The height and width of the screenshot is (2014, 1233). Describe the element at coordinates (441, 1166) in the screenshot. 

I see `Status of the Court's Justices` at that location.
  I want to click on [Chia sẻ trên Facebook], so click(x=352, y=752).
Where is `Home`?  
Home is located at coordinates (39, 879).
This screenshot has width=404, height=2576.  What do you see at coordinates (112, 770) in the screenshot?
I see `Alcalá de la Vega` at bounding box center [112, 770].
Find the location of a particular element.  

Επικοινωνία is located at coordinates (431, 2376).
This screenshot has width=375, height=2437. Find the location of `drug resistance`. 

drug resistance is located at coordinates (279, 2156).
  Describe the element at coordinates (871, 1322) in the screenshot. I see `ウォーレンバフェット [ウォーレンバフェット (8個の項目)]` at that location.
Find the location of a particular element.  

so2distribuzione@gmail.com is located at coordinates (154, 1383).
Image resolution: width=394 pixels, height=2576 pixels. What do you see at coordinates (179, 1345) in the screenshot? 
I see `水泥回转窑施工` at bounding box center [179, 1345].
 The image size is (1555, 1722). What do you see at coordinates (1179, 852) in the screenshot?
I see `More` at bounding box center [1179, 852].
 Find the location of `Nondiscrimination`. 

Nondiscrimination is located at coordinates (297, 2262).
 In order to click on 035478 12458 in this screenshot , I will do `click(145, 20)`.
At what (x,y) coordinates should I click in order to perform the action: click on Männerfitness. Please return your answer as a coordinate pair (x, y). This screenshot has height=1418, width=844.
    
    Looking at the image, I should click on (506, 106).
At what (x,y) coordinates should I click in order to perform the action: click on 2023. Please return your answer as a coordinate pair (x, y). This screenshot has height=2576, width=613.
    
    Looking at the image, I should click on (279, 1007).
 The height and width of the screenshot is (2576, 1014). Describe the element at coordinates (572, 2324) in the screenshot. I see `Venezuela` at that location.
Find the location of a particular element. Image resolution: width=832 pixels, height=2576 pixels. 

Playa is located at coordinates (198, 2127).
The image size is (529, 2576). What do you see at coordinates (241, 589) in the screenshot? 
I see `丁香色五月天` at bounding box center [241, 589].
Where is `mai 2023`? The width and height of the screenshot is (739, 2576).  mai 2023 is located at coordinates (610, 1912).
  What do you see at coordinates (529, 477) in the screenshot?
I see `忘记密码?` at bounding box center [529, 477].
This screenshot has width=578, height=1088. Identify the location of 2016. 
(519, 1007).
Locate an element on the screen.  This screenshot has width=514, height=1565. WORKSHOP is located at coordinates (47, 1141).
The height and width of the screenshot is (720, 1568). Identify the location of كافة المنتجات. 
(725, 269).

_Exercise goal:_ Line by line, please copy the listing exactly.

_Task solution:_
The height and width of the screenshot is (2014, 1233). Describe the element at coordinates (441, 1166) in the screenshot. 

I see `Status of the Court's Justices` at that location.
  I want to click on [Chia sẻ trên Facebook], so click(x=352, y=752).
Where is `Home`?  
Home is located at coordinates (39, 879).
This screenshot has width=404, height=2576.  What do you see at coordinates (112, 770) in the screenshot?
I see `Alcalá de la Vega` at bounding box center [112, 770].
Find the location of a particular element.  

Επικοινωνία is located at coordinates (431, 2376).
This screenshot has width=375, height=2437. Find the location of `drug resistance`. 

drug resistance is located at coordinates (279, 2156).
  Describe the element at coordinates (871, 1322) in the screenshot. I see `ウォーレンバフェット [ウォーレンバフェット (8個の項目)]` at that location.
Find the location of a particular element.  

so2distribuzione@gmail.com is located at coordinates (154, 1383).
Image resolution: width=394 pixels, height=2576 pixels. What do you see at coordinates (179, 1345) in the screenshot? 
I see `水泥回转窑施工` at bounding box center [179, 1345].
 The image size is (1555, 1722). What do you see at coordinates (1179, 852) in the screenshot?
I see `More` at bounding box center [1179, 852].
 Find the location of `Nondiscrimination`. 

Nondiscrimination is located at coordinates (297, 2262).
 In order to click on 035478 12458 in this screenshot , I will do `click(145, 20)`.
At what (x,y) coordinates should I click in order to perform the action: click on Männerfitness. Please return your answer as a coordinate pair (x, y). This screenshot has height=1418, width=844.
    
    Looking at the image, I should click on (506, 106).
At what (x,y) coordinates should I click in order to perform the action: click on 2023. Please return your answer as a coordinate pair (x, y). This screenshot has height=2576, width=613.
    
    Looking at the image, I should click on (279, 1007).
 The height and width of the screenshot is (2576, 1014). Describe the element at coordinates (572, 2324) in the screenshot. I see `Venezuela` at that location.
Find the location of a particular element. Image resolution: width=832 pixels, height=2576 pixels. 

Playa is located at coordinates (198, 2127).
The image size is (529, 2576). What do you see at coordinates (241, 589) in the screenshot? 
I see `丁香色五月天` at bounding box center [241, 589].
Where is `mai 2023`? The width and height of the screenshot is (739, 2576).  mai 2023 is located at coordinates (610, 1912).
  What do you see at coordinates (529, 477) in the screenshot?
I see `忘记密码?` at bounding box center [529, 477].
This screenshot has width=578, height=1088. Identify the location of 2016. 
(519, 1007).
Locate an element on the screen.  This screenshot has width=514, height=1565. WORKSHOP is located at coordinates (47, 1141).
The height and width of the screenshot is (720, 1568). Identify the location of كافة المنتجات. 
(725, 269).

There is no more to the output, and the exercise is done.